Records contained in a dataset
——————

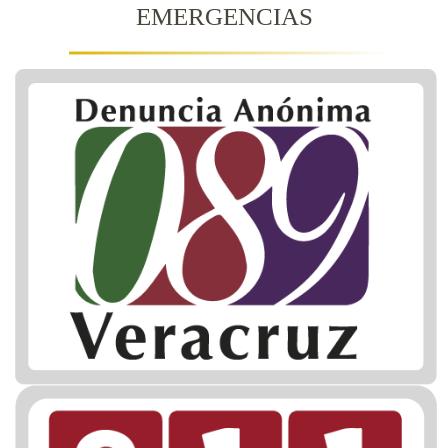
EMERGENCIAS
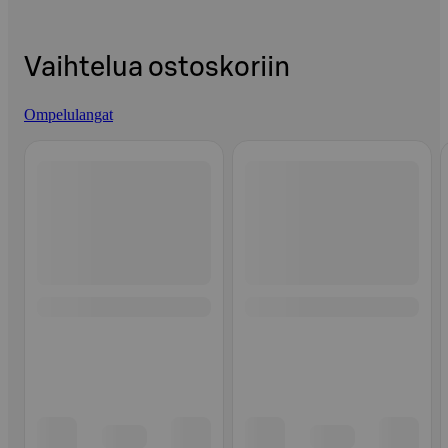
Vaihtelua ostoskoriin
Ompelulangat
Ohita listaus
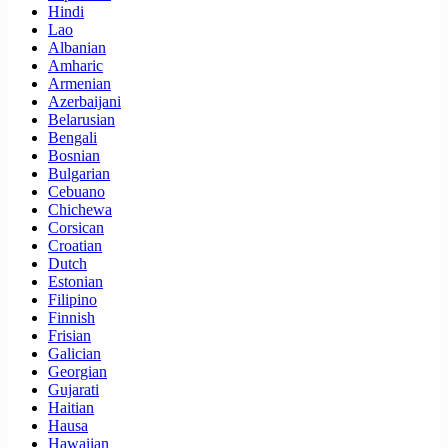
Hindi
Lao
Albanian
Amharic
Armenian
Azerbaijani
Belarusian
Bengali
Bosnian
Bulgarian
Cebuano
Chichewa
Corsican
Croatian
Dutch
Estonian
Filipino
Finnish
Frisian
Galician
Georgian
Gujarati
Haitian
Hausa
Hawaiian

——————

▸ Action item
Copy all of the data above exactly. Leave out every picture.

▸ The completed task
EMERGENCIAS
Vaihtelua ostoskoriin
Ompelulangat
Ohita listaus
Hindi
Lao
Albanian
Amharic
Armenian
Azerbaijani
Belarusian
Bengali
Bosnian
Bulgarian
Cebuano
Chichewa
Corsican
Croatian
Dutch
Estonian
Filipino
Finnish
Frisian
Galician
Georgian
Gujarati
Haitian
Hausa
Hawaiian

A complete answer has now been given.